— Extracted page text data —
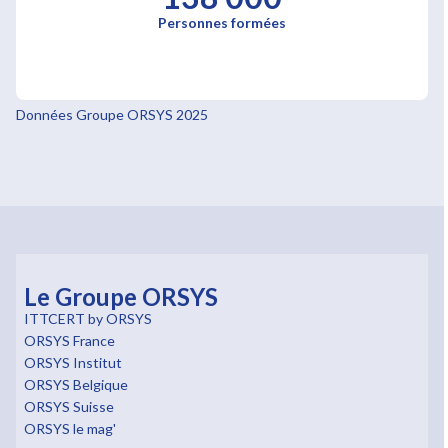
Personnes formées
Données Groupe ORSYS 2025
Le Groupe ORSYS
ITTCERT by ORSYS
ORSYS France
ORSYS Institut
ORSYS Belgique
ORSYS Suisse
ORSYS le mag'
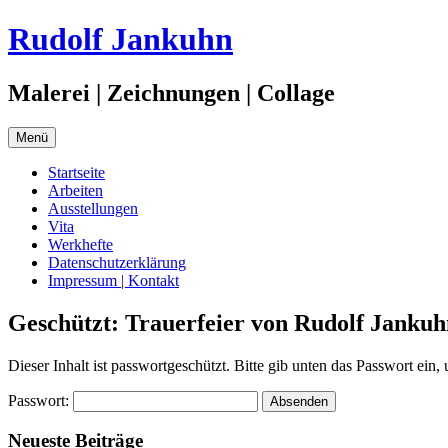
Zum
Rudolf Jankuhn
Inhalt
springen
Malerei | Zeichnungen | Collage
Menü
Startseite
Arbeiten
Ausstellungen
Vita
Werkhefte
Datenschutzerklärung
Impressum | Kontakt
Geschützt: Trauerfeier von Rudolf Jankuh
Dieser Inhalt ist passwortgeschützt. Bitte gib unten das Passwort ein
Passwort:
Neueste Beiträge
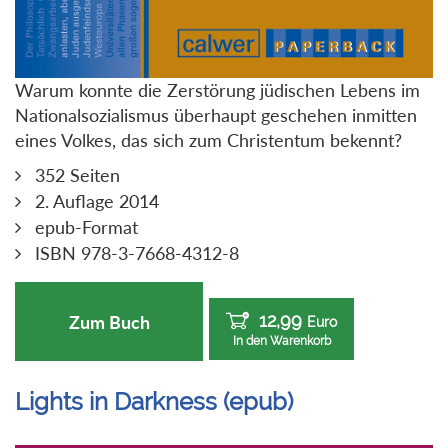
Warum konnte die Zerstörung jüdischen Lebens im
Nationalsozialismus überhaupt geschehen inmitten
eines Volkes, das sich zum Christentum bekennt?
352 Seiten
2. Auflage 2014
epub-Format
ISBN 978-3-7668-4312-8
12,99
Zum Buch
Euro
In den Warenkorb
Lights in Darkness (epub)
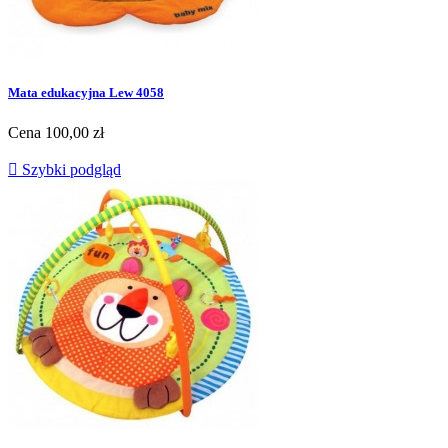
Mata edukacyjna Lew 4058
Cena
100,00 zł

Szybki podgląd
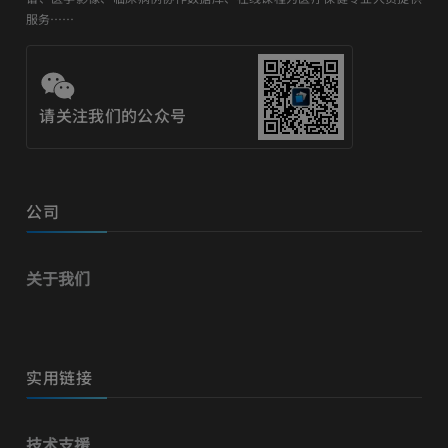
服务……
请关注我们的公众号
公司
关于我们
实用链接
技术支援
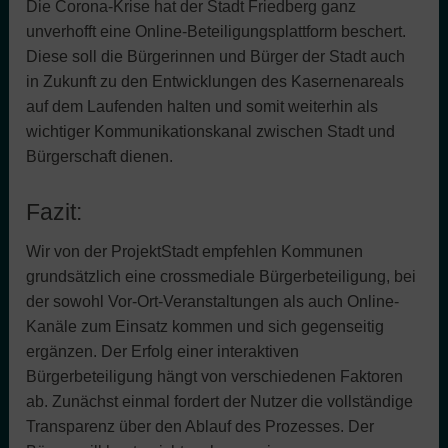
Die Corona-Krise hat der Stadt Friedberg ganz
unverhofft eine Online-Beteiligungsplattform beschert.
Diese soll die Bürgerinnen und Bürger der Stadt auch
in Zukunft zu den Entwicklungen des Kasernenareals
auf dem Laufenden halten und somit weiterhin als
wichtiger Kommunikationskanal zwischen Stadt und
Bürgerschaft dienen.
Fazit:
Wir von der ProjektStadt empfehlen Kommunen
grundsätzlich eine crossmediale Bürgerbeteiligung, bei
der sowohl Vor-Ort-Veranstaltungen als auch Online-
Kanäle zum Einsatz kommen und sich gegenseitig
ergänzen. Der Erfolg einer interaktiven
Bürgerbeteiligung hängt von verschiedenen Faktoren
ab.
Zunächst einmal fordert der Nutzer die vollständige
Transparenz über den Ablauf des Prozesses. Der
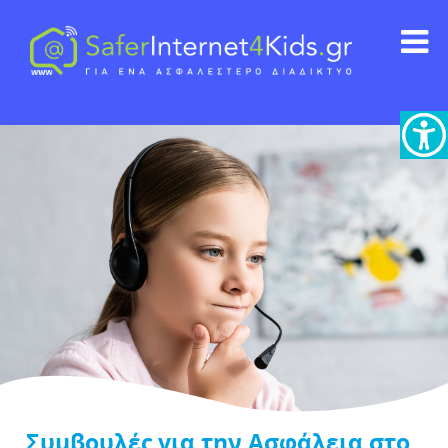
Συμβουλές για την Ασφάλεια στο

— Problem description —
Hand back all the entries exactly, leaving out the pictures.

— Written solution —
Personnes formées
Données Groupe ORSYS 2025
Le Groupe ORSYS
ITTCERT by ORSYS
ORSYS France
ORSYS Institut
ORSYS Belgique
ORSYS Suisse
ORSYS le mag'
Zum
Rudolf Jankuhn
Inhalt
springen
Malerei | Zeichnungen | Collage
Menü
Startseite
Arbeiten
Ausstellungen
Vita
Werkhefte
Datenschutzerklärung
Impressum | Kontakt
Geschützt: Trauerfeier von Rudolf Jankuh
Dieser Inhalt ist passwortgeschützt. Bitte gib unten das Passwort ein
Passwort:
Neueste Beiträge
Warum konnte die Zerstörung jüdischen Lebens im
Nationalsozialismus überhaupt geschehen inmitten
eines Volkes, das sich zum Christentum bekennt?
352 Seiten
2. Auflage 2014
epub-Format
ISBN 978-3-7668-4312-8
12,99
Zum Buch
Euro
In den Warenkorb
Lights in Darkness (epub)
Mata edukacyjna Lew 4058
Cena
100,00 zł

Szybki podgląd
服务……
请关注我们的公众号
公司
关于我们
实用链接
技术支援
Die Corona-Krise hat der Stadt Friedberg ganz
unverhofft eine Online-Beteiligungsplattform beschert.
Diese soll die Bürgerinnen und Bürger der Stadt auch
in Zukunft zu den Entwicklungen des Kasernenareals
auf dem Laufenden halten und somit weiterhin als
wichtiger Kommunikationskanal zwischen Stadt und
Bürgerschaft dienen.
Fazit:
Wir von der ProjektStadt empfehlen Kommunen
grundsätzlich eine crossmediale Bürgerbeteiligung, bei
der sowohl Vor-Ort-Veranstaltungen als auch Online-
Kanäle zum Einsatz kommen und sich gegenseitig
ergänzen. Der Erfolg einer interaktiven
Bürgerbeteiligung hängt von verschiedenen Faktoren
ab.
Zunächst einmal fordert der Nutzer die vollständige
Transparenz über den Ablauf des Prozesses. Der
Συμβουλές για την Ασφάλεια στο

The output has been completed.